The most realistic scenario that privacy focused people are trying to prevent is the modem being able to access their private data in the OS, as it may have backdoor channels to the CPU's memory, it could theoretically directly read the OS's memory, including all the keys and decrypted data the user is accessing in the OS, thus nullifying all the security that a secure FOSS OS might give you.
So would it be fair to say your concern is more of the propriety nature of the binary and the coupling of the hardware's Modem and CPU together? From the malware perspective would it be fair to say that you believe the modem would be infected via an already ready made backdoor in the binary of the modem, as opposed to perhaps someone opening a file they shouldn't have on their phone via the OS and having the modem infected that way?
 
So would it be fair to say your concern is more of the propriety nature of the binary and the coupling of the hardware's Modem and CPU together? From the malware perspective would it be fair to say that you believe the modem would be infected via an already ready made backdoor in the binary of the modem, as opposed to perhaps someone opening a file they shouldn't have on their phone via the OS and having the modem infected that way?
exactly

If the OS is open source, it could theoretically be made completely secure so that no malicious file could trigger any unwanted behavior. I say theoretically, practically there are always 0-days possible, but theoretically it could, with enough independent eyes on the source code that aren't bribed by malicious actors to look away.
 
Wouldn't the connection between the phone OS and the modem prevent the modem from being overtaken from malware because of Rust?
Rusts memory safety only extends so far, generally when it interacts with hardware, it has to run unsafe code because hardware does shit that cannot be guaranteed safe by compile-time safety checks. That only covers memory corruption though, there are many other bug classes that Rust does not protect against (e.g. logic vulns or race conditions like TOCTOU)
 
So would it be fair to say your concern is more of the propriety nature of the binary and the coupling of the hardware's Modem and CPU together? From the malware perspective would it be fair to say that you believe the modem would be infected via an already ready made backdoor in the binary of the modem, as opposed to perhaps someone opening a file they shouldn't have on their phone via the OS and having the modem infected that way?

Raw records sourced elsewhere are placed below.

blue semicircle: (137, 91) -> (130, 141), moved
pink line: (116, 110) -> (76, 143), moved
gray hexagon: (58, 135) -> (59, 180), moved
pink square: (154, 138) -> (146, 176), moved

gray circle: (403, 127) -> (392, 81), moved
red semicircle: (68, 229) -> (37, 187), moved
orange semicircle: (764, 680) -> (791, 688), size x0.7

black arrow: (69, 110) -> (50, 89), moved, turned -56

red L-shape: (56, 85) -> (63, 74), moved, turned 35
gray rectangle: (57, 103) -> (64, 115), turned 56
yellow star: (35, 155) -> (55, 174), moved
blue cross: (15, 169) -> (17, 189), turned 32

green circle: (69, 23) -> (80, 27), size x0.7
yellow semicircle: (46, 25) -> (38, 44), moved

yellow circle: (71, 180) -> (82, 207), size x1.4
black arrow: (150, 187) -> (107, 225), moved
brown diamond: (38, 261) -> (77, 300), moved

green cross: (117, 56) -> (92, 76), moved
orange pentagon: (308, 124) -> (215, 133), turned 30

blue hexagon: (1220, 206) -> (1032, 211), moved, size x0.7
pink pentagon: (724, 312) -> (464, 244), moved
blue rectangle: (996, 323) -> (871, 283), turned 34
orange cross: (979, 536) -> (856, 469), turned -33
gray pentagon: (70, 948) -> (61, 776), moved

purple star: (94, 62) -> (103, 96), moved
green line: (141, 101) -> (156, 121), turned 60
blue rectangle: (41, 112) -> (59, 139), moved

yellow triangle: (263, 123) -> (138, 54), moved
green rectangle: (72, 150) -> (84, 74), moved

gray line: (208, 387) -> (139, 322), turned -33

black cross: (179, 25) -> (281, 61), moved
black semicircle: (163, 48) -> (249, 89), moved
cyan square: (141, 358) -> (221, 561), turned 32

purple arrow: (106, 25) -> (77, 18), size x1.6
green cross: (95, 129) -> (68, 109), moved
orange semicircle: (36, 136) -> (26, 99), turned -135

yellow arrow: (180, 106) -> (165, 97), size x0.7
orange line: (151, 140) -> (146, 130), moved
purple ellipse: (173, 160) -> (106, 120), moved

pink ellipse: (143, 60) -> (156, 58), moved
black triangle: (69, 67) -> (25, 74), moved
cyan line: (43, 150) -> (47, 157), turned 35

The concern is the feds can roll up to your house (Edit: completely remotely if your phone carrier is cooperating) and take complete control of your phone without you knowing. Mic, camera, location, files (including placing files onto your device in order to frame you), everything. No need to try and tart it up to sound smart.
 
Rusts memory safety only extends so far, generally when it interacts with hardware, it has to run unsafe code because hardware does shit that cannot be guaranteed safe by compile-time safety checks. That only covers memory corruption though, there are many other bug classes that Rust does not protect against (e.g. logic vulns or race conditions like TOCTOU)
Or intentional bugs, 0-days, backdoors, remote shells, RCE's ... that are intentionally put into the binary blob that you have no idea what it does (but Rust(tm) will make sure the backdoor runs with 100% memory safety!)
 
Dumb Google. Rust should be banned and the people who write it & those who promote it exiled to the Amazon jungle. If for no other reason than it has a fucking horrible name. Rust = bad, retards.

Even if it’s the greatest thing since the wheel come up with a better name. Don’t associate your language with a substance universally connected with decay and poor maintenance.